In a joint statement on Wednesday, they said they had reviewed other market management measures introduced this year following increased market volatility stemming from the broader impact of Covid-19.

This decision was made after carefully considering current market conditions and changing market needs.

“The RSS suspension, scheduled to expire on December 31, 2020, will be raised on January 1, 2020 to facilitate investor risk management and revive Securities Lending and Lending (SBL) activities, which is a comprehensive function of the capital market to promote the product. development activities and market creation, ”he said.

They said the improved control measures were aimed at ensuring stability and maintaining investor confidence.

First, the daily gross short position limit for approved securities will be temporarily lowered from 3% to 2%.

Second, a new limit of 4% will be introduced on the aggregate RSS net short position.

Meanwhile, the temporary suspension of intraday short selling (IDSS) and intraday short selling by proprietary intraday traders (PDT short sale) due to expire on December 31 will be extended until February 28.

They said that due to the extension of the PDT short sale, the temporary waivers in relation to PDT will be extended until February 28.

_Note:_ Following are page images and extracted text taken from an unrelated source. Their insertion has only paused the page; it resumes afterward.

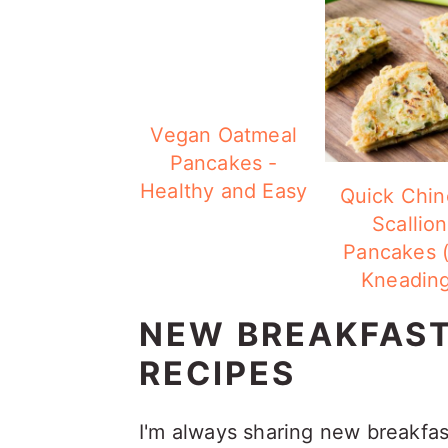
Vegan Oatmeal
Pancakes -
Healthy and Easy
Quick Chin
Scallion
Pancakes 
Kneading
NEW BREAKFAS
RECIPES
I'm always sharing new breakfa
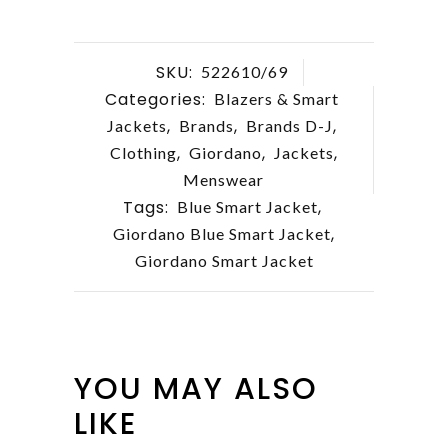
SKU:
522610/69
Categories:
Blazers & Smart
,
,
,
Jackets
Brands
Brands D-J
,
,
,
Clothing
Giordano
Jackets
Menswear
Tags:
,
Blue Smart Jacket
,
Giordano Blue Smart Jacket
Giordano Smart Jacket
YOU MAY ALSO
LIKE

“The temporary reviews of the existing market management measures, that is, the dynamic and static price limits, as well as the circuit breaker, will run until May 30. They were implemented on July 20, 2020 and will expire on January 18 of next year. ” they said.

In addition, the temporary relief measures and the flexibilities related to margin financing, which expire on December 31, will run until June 30 of next year.

SC and Bursa Malaysia will continue to closely monitor ongoing national and global developments, and will take a proactive approach in implementing appropriate measures that support a fair and orderly market.